ClaretPath.com – Kebenaran yang Memerdekakan
- Bacaan Pertama: Daniel 3:14-20.24-25.28
- Bacaan Injil: Yohanes 8:31-42
Para sahabat ClaretPath yang terkasih, mungkin kita pernah mengalami rasa takut untuk menyuarakan hal yang benar di depan orang banyak. Kita lebih memilih rasa aman karena takut mengambil resiko. Kita takut sesutu hal akan menimpa kita. Dengan demikian, yang terjadi adalah rasa takut dan prasangka negatif mendahulu segala keputusan yang dibuat. Jika hal ini dikaitkan dengan identitas kita sebagai pengikut Kristus, masih pantaskah kita mengakui diri demikian?

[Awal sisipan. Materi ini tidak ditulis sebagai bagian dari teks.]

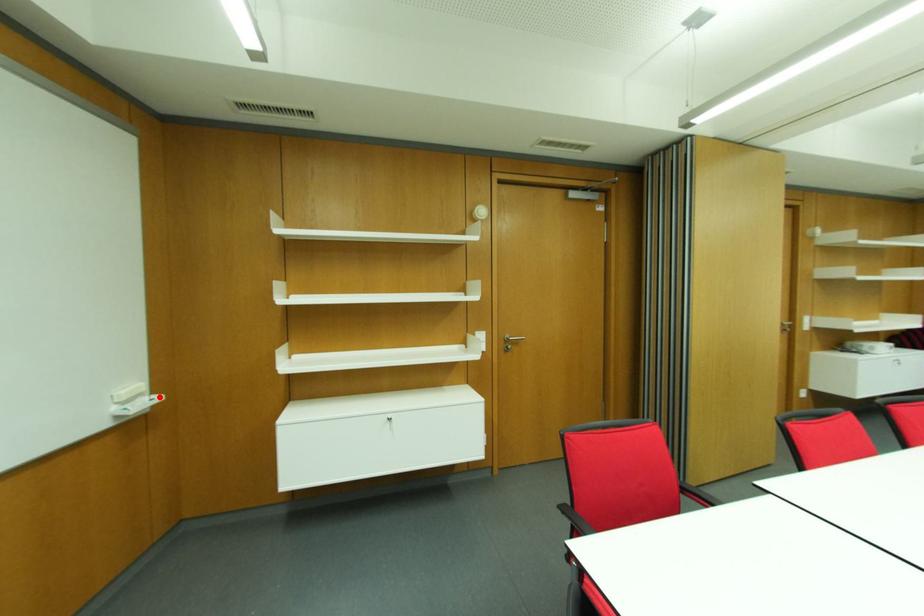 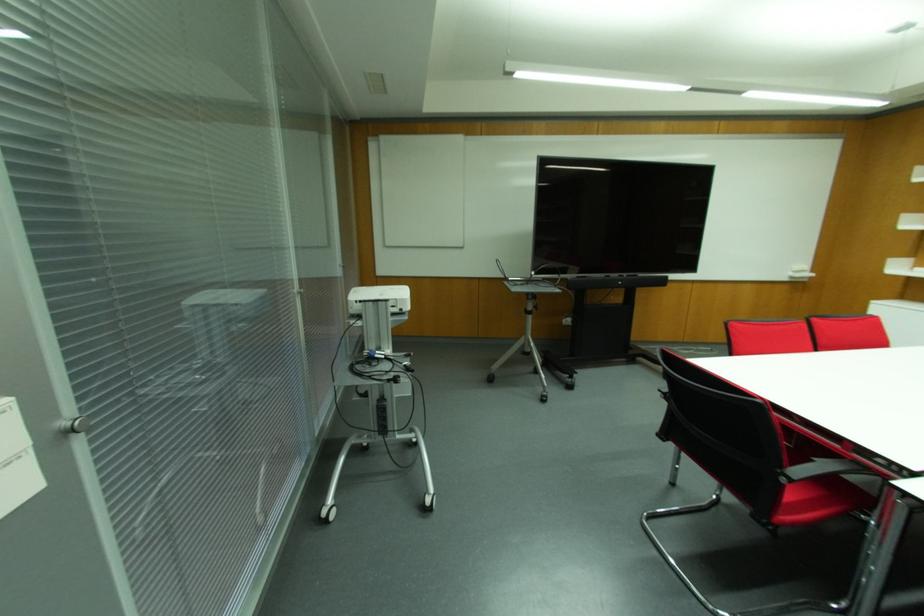 Question: I am providing you with two images of the same scene from different viewpoints. Image1 has a red point marked. In image2, the corresponding 3D location appears at what relative position? Reply with the corresponding letter.

Choices:
 (A) Closer
 (B) Farther

Answer: (B) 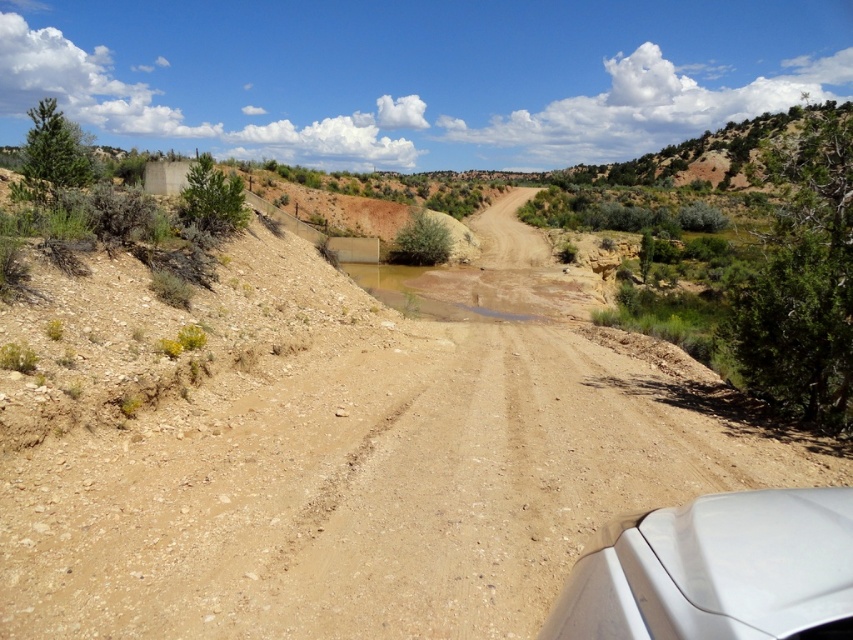 Does brown sandy dirt at center lie behind brown sandy puddle at center?

That is False.

Where is `brown sandy dirt at center`? brown sandy dirt at center is located at coordinates (331, 460).

You are a GUI agent. You are given a task and a screenshot of the screen. Output one action in this format:
    pyautogui.click(x=<x>, y=<y>)
    Task: Click on the brown sandy dirt at center
    The height and width of the screenshot is (640, 853).
    Given the screenshot: What is the action you would take?
    pyautogui.click(x=331, y=460)

Is white matte car at lower right to the left of brown sandy puddle at center from the viewer's perspective?

Indeed, white matte car at lower right is positioned on the left side of brown sandy puddle at center.

Can you confirm if white matte car at lower right is shorter than brown sandy puddle at center?

Correct, white matte car at lower right is not as tall as brown sandy puddle at center.

Does point (668, 563) come farther from viewer compared to point (514, 280)?

No, (668, 563) is closer to viewer.

The width and height of the screenshot is (853, 640). What are the coordinates of `white matte car at lower right` in the screenshot? It's located at (717, 570).

Who is positioned more to the right, brown sandy dirt at center or white matte car at lower right?

Result: white matte car at lower right

Where is `brown sandy dirt at center`? This screenshot has width=853, height=640. brown sandy dirt at center is located at coordinates (x=331, y=460). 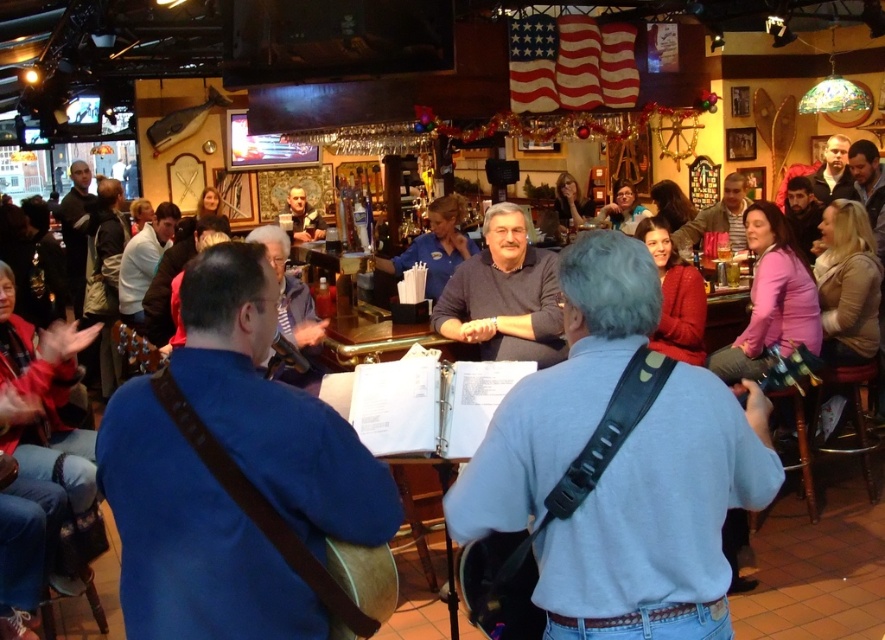 Question: Can you confirm if metallic gold guitar at center is positioned to the left of matte black sweater at upper center?

Choices:
 (A) no
 (B) yes

Answer: (B)

Question: Which object appears closest to the camera in this image?

Choices:
 (A) matte black sweater at upper center
 (B) matte black shirt at center
 (C) dark gray sweater at center
 (D) metallic gold guitar at center

Answer: (C)

Question: Which of the following is the closest to the observer?

Choices:
 (A) wooden acoustic guitar at lower left
 (B) blue shirt at center

Answer: (A)

Question: Which point is farther from the camera taking this photo?

Choices:
 (A) (445, 317)
 (B) (589, 348)
 (C) (564, 180)

Answer: (C)

Question: Can you confirm if gray sweater at center is smaller than metallic gold guitar at center?

Choices:
 (A) no
 (B) yes

Answer: (A)

Question: Is blue fabric guitar at center in front of blue shirt at center?

Choices:
 (A) yes
 (B) no

Answer: (A) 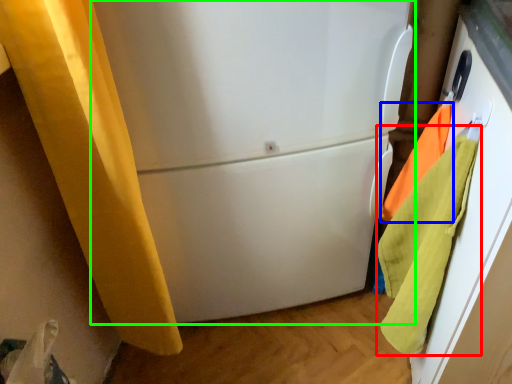 Question: Which object is positioned farthest from beach towel (highlighted by a red box)? Select from beach towel (highlighted by a blue box) and refrigerator (highlighted by a green box).

Choices:
 (A) beach towel
 (B) refrigerator

Answer: (B)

Rasa takut sangatlah manusiawi. Dengan adanya rasa takut kita bisa membuat antisipasi agar hal buruk tidak menimpa kita. Namun, menjadi sebuah persoalan adalah ketika rasa takut muncul di saat kita dituntut untuk mengungkapkan sebuah kebenaran. Kita mungkin saja dilema antara tinggal dalam kenyamanan atau berani mengambil resiko. Salah satu yang perlu kita ingat dalam konteks seperti ini adalah kata-kata Yesus “Karena barangsiapa mau menyelamatkan nyawanya, ia akan kehilangan nyawanya; tetapi barangsiapa kehilangan nyawanya karena Aku, ia akan memperolehnya.” Sabda Yesus ini hendaknya menjadi jalan sekaligus pendorong kita untuk berani memutuskan sesuatu yang baik.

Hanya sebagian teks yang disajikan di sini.